▸ What the task asks
Your answer must repeat all of the entries word for word, without any images.

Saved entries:
▽

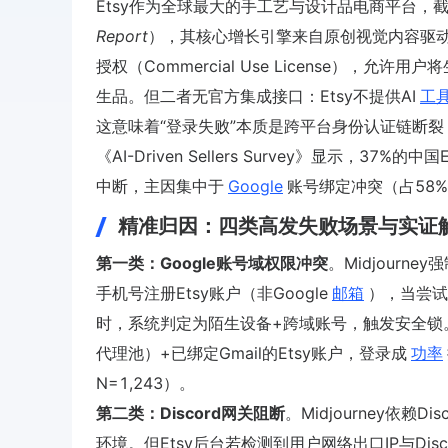
Etsy作为全球最大的手工艺与设计品电商平台，截至
Report
），其核心增长引擎来自原创视觉内容驱动的独
授权（Commercial Use License），
生品。但二者无官方集成接口：Etsy不提供AI
工
这意味着“登录失败”本质是跨平台身份认证链断裂
《AI-Driven Sellers Survey》显示，3
中断，主因集中于
Google
账号绑定冲突（占58%
精准归因：四类高发失败场景与实证
第一类：Google账号域权限冲突
。Midjourn
手机号注册Etsy账户（非Google
邮箱
），当尝试通过
时，系统判定为陌生设备+跨域账号，触发安全锁。
代理池）+已绑定Gmail的Etsy账户，登录成
功率
N=1,243）。
第二类：Discord网关阻断
。Midjourney依赖
环境。但Etsy后台若检测到用户网络出口IP与Disco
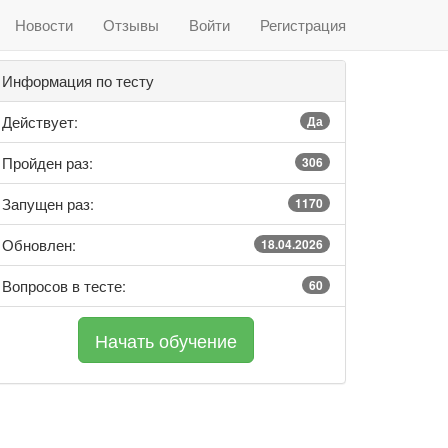
Новости
Отзывы
Войти
Регистрация
Информация по тесту
Действует:
Да
Пройден раз:
306
Запущен раз:
1170
Обновлен:
18.04.2026
Вопросов в тесте:
60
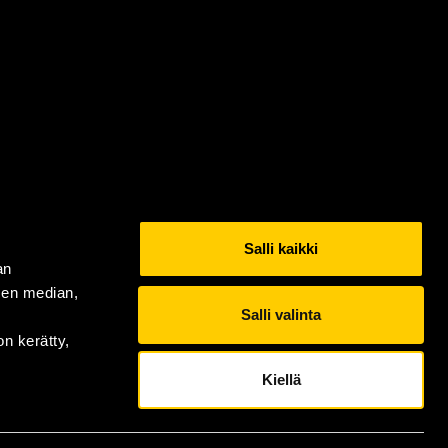
Salli kaikki
an
sen median,
Salli valinta
on kerätty,
Kiellä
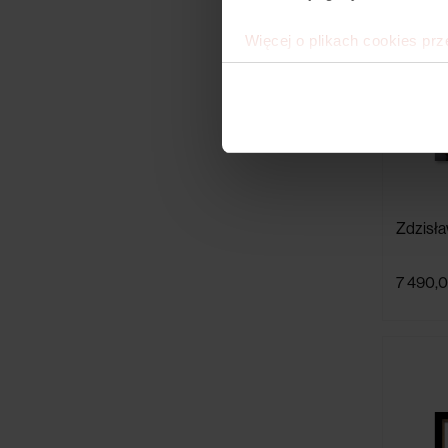
Więcej o plikach cookies prz
Zdzisła
7 490,0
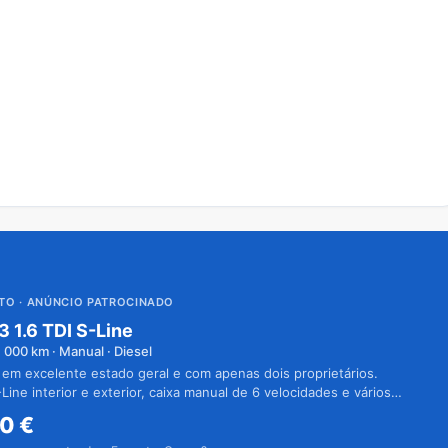
UTO
· ANÚNCIO PATROCINADO
3 1.6 TDI S-Line
1 000
km · Manual · Diesel
 em excelente estado geral e com apenas dois proprietários.
Line interior e exterior, caixa manual de 6 velocidades e vários
50
€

△

▸ Task response
Etsy作为全球最大的手工艺与设计品电商平台，截至
Report
），其核心增长引擎来自原创视觉内容驱动的独
授权（Commercial Use License），
生品。但二者无官方集成接口：Etsy不提供AI
工
这意味着“登录失败”本质是跨平台身份认证链断裂
《AI-Driven Sellers Survey》显示，3
中断，主因集中于
Google
账号绑定冲突（占58%
精准归因：四类高发失败场景与实证
第一类：Google账号域权限冲突
。Midjourn
手机号注册Etsy账户（非Google
邮箱
），当尝试通过
时，系统判定为陌生设备+跨域账号，触发安全锁。
代理池）+已绑定Gmail的Etsy账户，登录成
功率
N=1,243）。
第二类：Discord网关阻断
。Midjourney依赖
环境。但Etsy后台若检测到用户网络出口IP与Disco
Новости
Отзывы
Войти
Регистрация
Информация по тесту
Действует:
Да
Пройден раз:
306
Запущен раз:
1170
Обновлен:
18.04.2026
Вопросов в тесте:
60
Salli kaikki
an
sen median,
Salli valinta
on kerätty,
Kiellä
Więcej o plikach cookies prz
Zdzisła
7 490,0
UTO
· ANÚNCIO PATROCINADO
3 1.6 TDI S-Line
1 000
km · Manual · Diesel
 em excelente estado geral e com apenas dois proprietários.
Line interior e exterior, caixa manual de 6 velocidades e vários
50
€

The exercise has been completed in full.